*Work instructions:* Scan the records below. List lines holding "this".

(Collected data)
----------------

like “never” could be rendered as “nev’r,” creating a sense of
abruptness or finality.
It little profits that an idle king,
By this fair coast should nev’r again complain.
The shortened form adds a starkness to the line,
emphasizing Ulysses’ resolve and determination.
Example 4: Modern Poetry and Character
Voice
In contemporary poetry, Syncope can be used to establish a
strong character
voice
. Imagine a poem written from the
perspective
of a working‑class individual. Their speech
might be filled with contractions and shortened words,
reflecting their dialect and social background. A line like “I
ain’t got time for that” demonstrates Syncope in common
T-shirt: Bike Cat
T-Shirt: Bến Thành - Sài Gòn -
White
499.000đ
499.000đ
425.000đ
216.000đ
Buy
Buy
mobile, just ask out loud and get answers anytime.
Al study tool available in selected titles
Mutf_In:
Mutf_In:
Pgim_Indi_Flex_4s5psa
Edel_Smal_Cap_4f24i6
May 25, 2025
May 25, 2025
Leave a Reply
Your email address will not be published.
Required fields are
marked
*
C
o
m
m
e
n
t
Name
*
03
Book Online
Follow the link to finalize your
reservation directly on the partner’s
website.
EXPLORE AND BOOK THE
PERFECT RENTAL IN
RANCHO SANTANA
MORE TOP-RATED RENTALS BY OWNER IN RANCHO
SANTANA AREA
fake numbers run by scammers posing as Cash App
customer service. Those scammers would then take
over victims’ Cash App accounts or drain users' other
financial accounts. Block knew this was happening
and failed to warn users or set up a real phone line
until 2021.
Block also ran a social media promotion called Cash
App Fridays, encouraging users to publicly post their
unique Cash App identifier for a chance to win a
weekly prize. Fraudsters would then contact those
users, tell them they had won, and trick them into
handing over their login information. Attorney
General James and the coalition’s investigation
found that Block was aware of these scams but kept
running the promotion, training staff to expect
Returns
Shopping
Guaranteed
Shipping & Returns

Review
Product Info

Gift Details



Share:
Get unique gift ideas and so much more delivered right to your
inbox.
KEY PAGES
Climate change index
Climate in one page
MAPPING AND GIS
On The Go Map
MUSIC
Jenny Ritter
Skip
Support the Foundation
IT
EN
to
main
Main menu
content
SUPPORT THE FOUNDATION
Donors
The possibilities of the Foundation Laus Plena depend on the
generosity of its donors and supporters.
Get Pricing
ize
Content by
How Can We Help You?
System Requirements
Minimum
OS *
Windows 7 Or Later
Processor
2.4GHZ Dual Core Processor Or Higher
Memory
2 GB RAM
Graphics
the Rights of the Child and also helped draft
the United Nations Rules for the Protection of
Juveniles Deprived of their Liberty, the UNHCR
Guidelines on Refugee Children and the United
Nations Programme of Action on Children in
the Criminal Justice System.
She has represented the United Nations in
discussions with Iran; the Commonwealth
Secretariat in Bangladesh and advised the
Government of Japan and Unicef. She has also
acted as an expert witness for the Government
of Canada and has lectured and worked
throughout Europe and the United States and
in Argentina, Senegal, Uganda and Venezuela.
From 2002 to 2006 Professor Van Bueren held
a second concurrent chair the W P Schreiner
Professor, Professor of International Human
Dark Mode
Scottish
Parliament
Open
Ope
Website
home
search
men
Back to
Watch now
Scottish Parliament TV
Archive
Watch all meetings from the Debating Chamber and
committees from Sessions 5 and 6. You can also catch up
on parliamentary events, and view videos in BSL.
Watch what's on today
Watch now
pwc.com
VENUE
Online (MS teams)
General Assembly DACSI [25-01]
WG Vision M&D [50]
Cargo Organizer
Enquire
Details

----------------

*The completed task:*
By this fair coast should nev’r again complain.
financial accounts. Block knew this was happening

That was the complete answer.